I have a secret to confess. I despise NPR. Always have, even
though I once tried out for a job there.
My dander is currently raised because
when I turned off “Wait Wait” today and then returned to my car an hour and a
half later, I heard a most tendentious “An American Life” report from someone
who unfortunately shares my first name – a whiny left-winger on an hour-long
rant against the makers of Tylenol and the FDA because – get this – 150 people
out of the tens of millions who take Tylenol every year die from accidental
overdose.
On this, I am with the extreme right wing. People who are
too fucking stupid to adhere to either warning labels or to common wisdom (an
overwhelmingly number of people surveyed know the potential risk of overdosing)
deserve their fate. Could the labeling be stronger? Sure. And it is. But the portion of
the report I heard – produced in association with Pro Publica – was a smarmy indictment of the government and Johnson
& Johnson with no smoking pill in evidence.
Every fact sounded accurate,
but in totality it would seem that despite the slow grinding wheel of science,
there is no scandal.

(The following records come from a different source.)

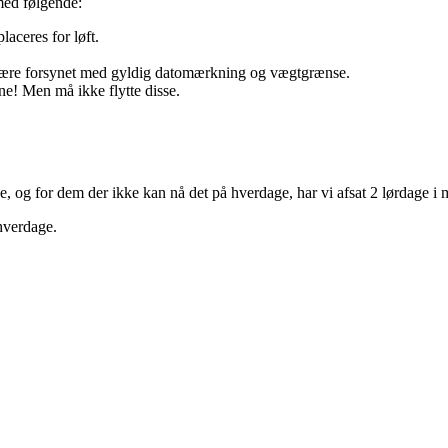
med følgende:
aceres for løft.
re forsynet med gyldig datomærkning og vægtgrænse.
ne! Men må ikke flytte disse.
, og for dem der ikke kan nå det på hverdage, har vi afsat 2 lørdage i 
 hverdage.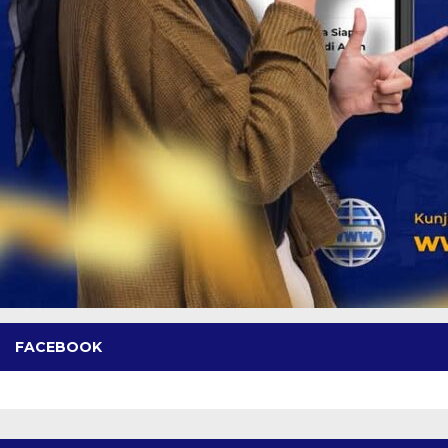
FACEBOOK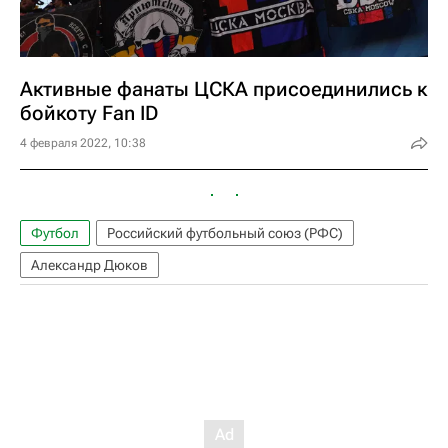
Активные фанаты ЦСКА присоединились к
бойкоту Fan ID
4 февраля 2022, 10:38
Футбол
Российский футбольный союз (РФС)
Александр Дюков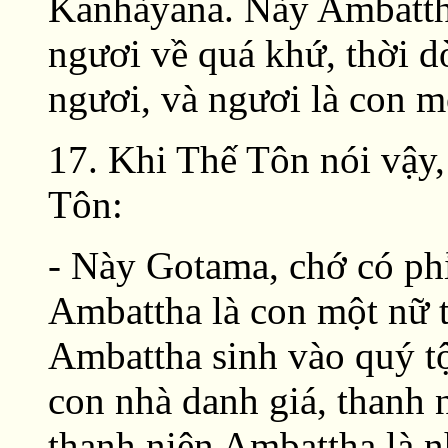
Kanhàyana. Này Ambatth
ngươi về quá khứ, thời d
ngươi, và ngươi là con m
17. Khi Thế Tôn nói vậy,
Tôn:
- Này Gotama, chớ có ph
Ambattha là con một nữ 
Ambattha sinh vào quý t
con nhà danh giá, thanh 
thanh niên Ambattha là n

Yet NPR made it seem like people are dying willy nilly
because the government is in bed with Big Pharma. It may well be in the long
run. But the portion of this report I heard was about an OTC drug that is
objectively safer than its competitors but can present dangers to people who
can’t read or can’t think. [I also object to the tone of Mr. Glass who said the
producer worked a long time on the story and found out things he never knew.
Well two points: 1) That is the point of reporting, finding out things you didn’t
know, and 2) Working a long time on a story doesn’t mean it’s a good one.]
But back to NPR. What I can’t stand is the supercilious delivery of its performers;
its reliance on people who sound like
Arthur Schlesinger or Truman Capote; its sleep-inducing subject matter; and – I
don’t know if they do this anymore – instead of taking voicers from U.S.
experts or journalists – they rely on foreign sources sounding like they
were speaking with pinched noses through a cardboard paper towel roll. As if American voices aren't smart enough to be understood.
In general, the entire tone of NPR is “I am smarter than you,
and you are smarter than your friends because you listen to this supposedly
commercial-free (hah!) taxpayer-supported drivel." I want to be entertained while
I am being enlightened. That accounts for “Car Talk” and “Wait Wait” as the
only times I purposely listen to the station supported by taxpayers like me.